[Input material Boundary: Start]

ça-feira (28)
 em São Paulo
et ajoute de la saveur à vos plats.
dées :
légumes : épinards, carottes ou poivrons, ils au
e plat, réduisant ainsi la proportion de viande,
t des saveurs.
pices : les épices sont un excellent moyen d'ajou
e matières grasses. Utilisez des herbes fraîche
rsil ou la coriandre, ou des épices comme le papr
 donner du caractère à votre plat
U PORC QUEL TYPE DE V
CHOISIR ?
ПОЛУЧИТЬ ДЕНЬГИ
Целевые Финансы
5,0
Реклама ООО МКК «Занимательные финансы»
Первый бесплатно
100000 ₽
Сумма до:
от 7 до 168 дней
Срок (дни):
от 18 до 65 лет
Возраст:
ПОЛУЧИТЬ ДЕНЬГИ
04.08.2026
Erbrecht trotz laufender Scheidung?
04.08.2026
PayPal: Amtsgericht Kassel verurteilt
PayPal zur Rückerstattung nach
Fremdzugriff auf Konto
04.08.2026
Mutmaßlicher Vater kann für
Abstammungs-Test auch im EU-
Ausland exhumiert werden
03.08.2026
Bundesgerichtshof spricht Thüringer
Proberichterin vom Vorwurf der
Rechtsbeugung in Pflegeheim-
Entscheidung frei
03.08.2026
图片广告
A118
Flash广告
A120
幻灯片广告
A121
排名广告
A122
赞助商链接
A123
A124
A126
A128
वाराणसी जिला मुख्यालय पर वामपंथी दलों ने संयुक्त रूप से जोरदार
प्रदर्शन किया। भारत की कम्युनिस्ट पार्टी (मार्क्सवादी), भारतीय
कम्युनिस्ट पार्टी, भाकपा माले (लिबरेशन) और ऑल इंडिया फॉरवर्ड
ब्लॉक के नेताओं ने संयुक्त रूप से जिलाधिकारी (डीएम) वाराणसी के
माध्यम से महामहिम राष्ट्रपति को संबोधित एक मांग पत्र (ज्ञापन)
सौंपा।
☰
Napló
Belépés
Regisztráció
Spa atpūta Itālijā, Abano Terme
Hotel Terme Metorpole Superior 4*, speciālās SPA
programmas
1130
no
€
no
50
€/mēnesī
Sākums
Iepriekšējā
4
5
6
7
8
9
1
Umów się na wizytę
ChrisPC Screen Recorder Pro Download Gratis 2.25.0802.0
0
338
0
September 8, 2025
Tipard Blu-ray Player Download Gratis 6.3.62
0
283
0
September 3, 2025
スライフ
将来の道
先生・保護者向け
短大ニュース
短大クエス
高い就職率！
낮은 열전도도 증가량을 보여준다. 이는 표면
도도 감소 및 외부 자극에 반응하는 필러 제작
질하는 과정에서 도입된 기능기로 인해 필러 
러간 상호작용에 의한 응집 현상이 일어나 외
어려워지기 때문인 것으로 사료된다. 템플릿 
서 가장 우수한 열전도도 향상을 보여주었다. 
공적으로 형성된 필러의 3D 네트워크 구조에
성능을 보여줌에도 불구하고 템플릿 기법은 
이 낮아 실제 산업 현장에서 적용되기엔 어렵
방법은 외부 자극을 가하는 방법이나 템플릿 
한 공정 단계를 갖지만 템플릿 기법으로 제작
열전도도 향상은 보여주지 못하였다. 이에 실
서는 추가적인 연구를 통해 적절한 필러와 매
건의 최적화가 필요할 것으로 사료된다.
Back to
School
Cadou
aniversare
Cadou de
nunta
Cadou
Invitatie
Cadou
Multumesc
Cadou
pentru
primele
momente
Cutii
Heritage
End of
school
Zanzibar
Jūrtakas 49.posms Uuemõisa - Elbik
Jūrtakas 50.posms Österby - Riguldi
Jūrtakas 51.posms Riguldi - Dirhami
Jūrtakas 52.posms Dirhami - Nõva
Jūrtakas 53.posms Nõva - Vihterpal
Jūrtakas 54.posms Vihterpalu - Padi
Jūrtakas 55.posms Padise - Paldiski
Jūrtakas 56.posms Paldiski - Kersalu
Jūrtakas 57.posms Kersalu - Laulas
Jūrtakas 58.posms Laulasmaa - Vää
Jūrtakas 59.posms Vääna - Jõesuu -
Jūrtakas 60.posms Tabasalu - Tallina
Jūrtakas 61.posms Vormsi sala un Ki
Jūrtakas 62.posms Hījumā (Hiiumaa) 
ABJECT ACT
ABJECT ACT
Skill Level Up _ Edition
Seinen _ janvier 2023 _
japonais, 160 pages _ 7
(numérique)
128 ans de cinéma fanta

[Input material Boundary: End]

→ **Problem to solve**: Reproduce the data. Keep it exact.

→ **Output of the task**:
ça-feira (28)
 em São Paulo
et ajoute de la saveur à vos plats.
dées :
légumes : épinards, carottes ou poivrons, ils au
e plat, réduisant ainsi la proportion de viande,
t des saveurs.
pices : les épices sont un excellent moyen d'ajou
e matières grasses. Utilisez des herbes fraîche
rsil ou la coriandre, ou des épices comme le papr
 donner du caractère à votre plat
U PORC QUEL TYPE DE V
CHOISIR ?
ПОЛУЧИТЬ ДЕНЬГИ
Целевые Финансы
5,0
Реклама ООО МКК «Занимательные финансы»
Первый бесплатно
100000 ₽
Сумма до:
от 7 до 168 дней
Срок (дни):
от 18 до 65 лет
Возраст:
ПОЛУЧИТЬ ДЕНЬГИ
04.08.2026
Erbrecht trotz laufender Scheidung?
04.08.2026
PayPal: Amtsgericht Kassel verurteilt
PayPal zur Rückerstattung nach
Fremdzugriff auf Konto
04.08.2026
Mutmaßlicher Vater kann für
Abstammungs-Test auch im EU-
Ausland exhumiert werden
03.08.2026
Bundesgerichtshof spricht Thüringer
Proberichterin vom Vorwurf der
Rechtsbeugung in Pflegeheim-
Entscheidung frei
03.08.2026
图片广告
A118
Flash广告
A120
幻灯片广告
A121
排名广告
A122
赞助商链接
A123
A124
A126
A128
वाराणसी जिला मुख्यालय पर वामपंथी दलों ने संयुक्त रूप से जोरदार
प्रदर्शन किया। भारत की कम्युनिस्ट पार्टी (मार्क्सवादी), भारतीय
कम्युनिस्ट पार्टी, भाकपा माले (लिबरेशन) और ऑल इंडिया फॉरवर्ड
ब्लॉक के नेताओं ने संयुक्त रूप से जिलाधिकारी (डीएम) वाराणसी के
माध्यम से महामहिम राष्ट्रपति को संबोधित एक मांग पत्र (ज्ञापन)
सौंपा।
☰
Napló
Belépés
Regisztráció
Spa atpūta Itālijā, Abano Terme
Hotel Terme Metorpole Superior 4*, speciālās SPA
programmas
1130
no
€
no
50
€/mēnesī
Sākums
Iepriekšējā
4
5
6
7
8
9
1
Umów się na wizytę
ChrisPC Screen Recorder Pro Download Gratis 2.25.0802.0
0
338
0
September 8, 2025
Tipard Blu-ray Player Download Gratis 6.3.62
0
283
0
September 3, 2025
スライフ
将来の道
先生・保護者向け
短大ニュース
短大クエス
高い就職率！
낮은 열전도도 증가량을 보여준다. 이는 표면
도도 감소 및 외부 자극에 반응하는 필러 제작
질하는 과정에서 도입된 기능기로 인해 필러 
러간 상호작용에 의한 응집 현상이 일어나 외
어려워지기 때문인 것으로 사료된다. 템플릿 
서 가장 우수한 열전도도 향상을 보여주었다. 
공적으로 형성된 필러의 3D 네트워크 구조에
성능을 보여줌에도 불구하고 템플릿 기법은 
이 낮아 실제 산업 현장에서 적용되기엔 어렵
방법은 외부 자극을 가하는 방법이나 템플릿 
한 공정 단계를 갖지만 템플릿 기법으로 제작
열전도도 향상은 보여주지 못하였다. 이에 실
서는 추가적인 연구를 통해 적절한 필러와 매
건의 최적화가 필요할 것으로 사료된다.
Back to
School
Cadou
aniversare
Cadou de
nunta
Cadou
Invitatie
Cadou
Multumesc
Cadou
pentru
primele
momente
Cutii
Heritage
End of
school
Zanzibar
Jūrtakas 49.posms Uuemõisa - Elbik
Jūrtakas 50.posms Österby - Riguldi
Jūrtakas 51.posms Riguldi - Dirhami
Jūrtakas 52.posms Dirhami - Nõva
Jūrtakas 53.posms Nõva - Vihterpal
Jūrtakas 54.posms Vihterpalu - Padi
Jūrtakas 55.posms Padise - Paldiski
Jūrtakas 56.posms Paldiski - Kersalu
Jūrtakas 57.posms Kersalu - Laulas
Jūrtakas 58.posms Laulasmaa - Vää
Jūrtakas 59.posms Vääna - Jõesuu -
Jūrtakas 60.posms Tabasalu - Tallina
Jūrtakas 61.posms Vormsi sala un Ki
Jūrtakas 62.posms Hījumā (Hiiumaa) 
ABJECT ACT
ABJECT ACT
Skill Level Up _ Edition
Seinen _ janvier 2023 _
japonais, 160 pages _ 7
(numérique)
128 ans de cinéma fanta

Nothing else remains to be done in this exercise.